When we creep inside, he goes down the hall and checks on Charlie. It makes my heart feel soft and warm to see the way he looks in on his little brother. “What?” he asks when he sees me staring.

I shake my head.

He takes me to the overstuffed couch in his living room, in front of a television covered in video game boxes. I sink down next to him and lower my head onto his shoulder.

“Charlie’s a good kid,” James says after a moment. “He just wants to be liked. He wants to be accepted. My aim is to get him into a better school. Give him a kick-ass education. Get him out of the slums.”

I smile, my heart reaching out within my chest with greedy, grabby hands toward him. “You’re raising a good kid, James.”

“I think about that. All the time.

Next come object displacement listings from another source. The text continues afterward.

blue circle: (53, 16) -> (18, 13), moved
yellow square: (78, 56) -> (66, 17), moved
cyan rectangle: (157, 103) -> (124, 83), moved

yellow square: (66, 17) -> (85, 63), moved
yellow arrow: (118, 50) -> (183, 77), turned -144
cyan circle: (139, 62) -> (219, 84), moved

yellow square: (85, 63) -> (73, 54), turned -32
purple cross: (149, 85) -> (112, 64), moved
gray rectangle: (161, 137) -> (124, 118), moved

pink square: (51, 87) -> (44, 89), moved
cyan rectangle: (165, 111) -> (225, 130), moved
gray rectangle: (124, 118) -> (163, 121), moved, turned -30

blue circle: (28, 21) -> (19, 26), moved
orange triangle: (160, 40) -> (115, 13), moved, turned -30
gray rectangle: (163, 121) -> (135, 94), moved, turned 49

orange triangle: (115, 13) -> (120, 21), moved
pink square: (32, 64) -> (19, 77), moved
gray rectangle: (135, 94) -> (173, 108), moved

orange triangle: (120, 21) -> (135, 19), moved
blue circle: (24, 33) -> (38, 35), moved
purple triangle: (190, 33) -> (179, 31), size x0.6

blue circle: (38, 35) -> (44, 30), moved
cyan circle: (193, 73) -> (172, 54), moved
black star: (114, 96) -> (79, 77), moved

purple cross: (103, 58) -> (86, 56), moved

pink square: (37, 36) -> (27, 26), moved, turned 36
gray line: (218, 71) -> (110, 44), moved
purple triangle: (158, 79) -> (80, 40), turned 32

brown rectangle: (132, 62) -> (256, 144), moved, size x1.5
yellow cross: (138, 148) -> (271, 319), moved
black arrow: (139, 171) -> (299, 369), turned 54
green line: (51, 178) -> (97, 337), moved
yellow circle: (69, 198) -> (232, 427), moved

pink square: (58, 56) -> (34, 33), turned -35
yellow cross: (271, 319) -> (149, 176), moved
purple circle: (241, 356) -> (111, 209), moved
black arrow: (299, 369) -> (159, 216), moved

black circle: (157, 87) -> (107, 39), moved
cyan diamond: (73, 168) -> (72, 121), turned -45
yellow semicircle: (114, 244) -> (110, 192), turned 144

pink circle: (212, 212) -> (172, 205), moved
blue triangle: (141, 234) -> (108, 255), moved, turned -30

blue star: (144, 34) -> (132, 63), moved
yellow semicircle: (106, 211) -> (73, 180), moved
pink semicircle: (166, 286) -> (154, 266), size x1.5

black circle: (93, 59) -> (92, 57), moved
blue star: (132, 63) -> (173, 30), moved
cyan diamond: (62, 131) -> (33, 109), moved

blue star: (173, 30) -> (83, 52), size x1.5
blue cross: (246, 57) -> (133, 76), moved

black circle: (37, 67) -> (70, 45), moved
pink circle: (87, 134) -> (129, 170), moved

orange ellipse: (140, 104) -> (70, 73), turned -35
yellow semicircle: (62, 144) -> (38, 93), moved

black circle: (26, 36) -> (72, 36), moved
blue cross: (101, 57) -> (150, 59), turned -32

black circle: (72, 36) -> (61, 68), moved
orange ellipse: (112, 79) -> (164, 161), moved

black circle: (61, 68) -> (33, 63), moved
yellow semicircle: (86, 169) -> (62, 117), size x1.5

What my parents would say.” He presses his lips together. “Because when they were alive, this wasn’t the way my life was headed. We lived in the suburbs. I was thinking of college but not too keen on that. Maybe military. But I was a kid. I had time to figure things out. Fuck up all I wanted. My dad kept saying that to me. ‘You’re young, kid. You’ll get it all figured out.’ And then we left for vacation one week, and it all changed.”

“Car accident?” I ask gently.

He shakes his head. “My grandmother died that winter, and we were going to stay up at her old cottage on Lake Sinclair while we got it ready to sell. We were staying there, and Charlie was crying. My parents and Leanne—that’s my sister; she was thirteen—were tired from the drive. I was a typical eighteen-year-old and didn’t go to sleep until two in the morning most nights, so I took Charlie outside to play for a few hours and check out the area. He was barely going to turn four. When we got back, I tried to wake up my mom because I couldn’t find Charlie’s sippy cup in all the boxes we’d brought. But she wouldn’t. Then I tried my dad. I thought they were just really tired. Leanne . . . I checked in on her, and she was sleeping too. It took me a while to realize it was carbon monoxide.”

“My god, James.”

“My family . . . we don’t talk about the accident, Charlie and I. I don’t even know if he really remembers what happened. It’s been . . .” He scrunches his nose, his expression thoughtful. “Fuck. Almost a decade now? And we still don’t talk about it. I realized soon into mourning as you wait for the pain to go away that it never fades away, that distance from what happened is the only way you can bear to go on. It’s not that I don’t remember—it’s that I try to leave the past in the past and look at what I have. Charlie. My business. Some good friends. Maria. Luke.” He looks at me. “You.”

The way Devil says you makes my whole body grip with longing.

“I’m sorry for what happened. You were young, still.”

“I can’t complain. Some people have it worse.”

“Some could say that you can also view it like some have it better, and think of yourself as having it worse.”

He laughs and shakes his head. “Now, baby, that’s not a winning attitude. Is it?”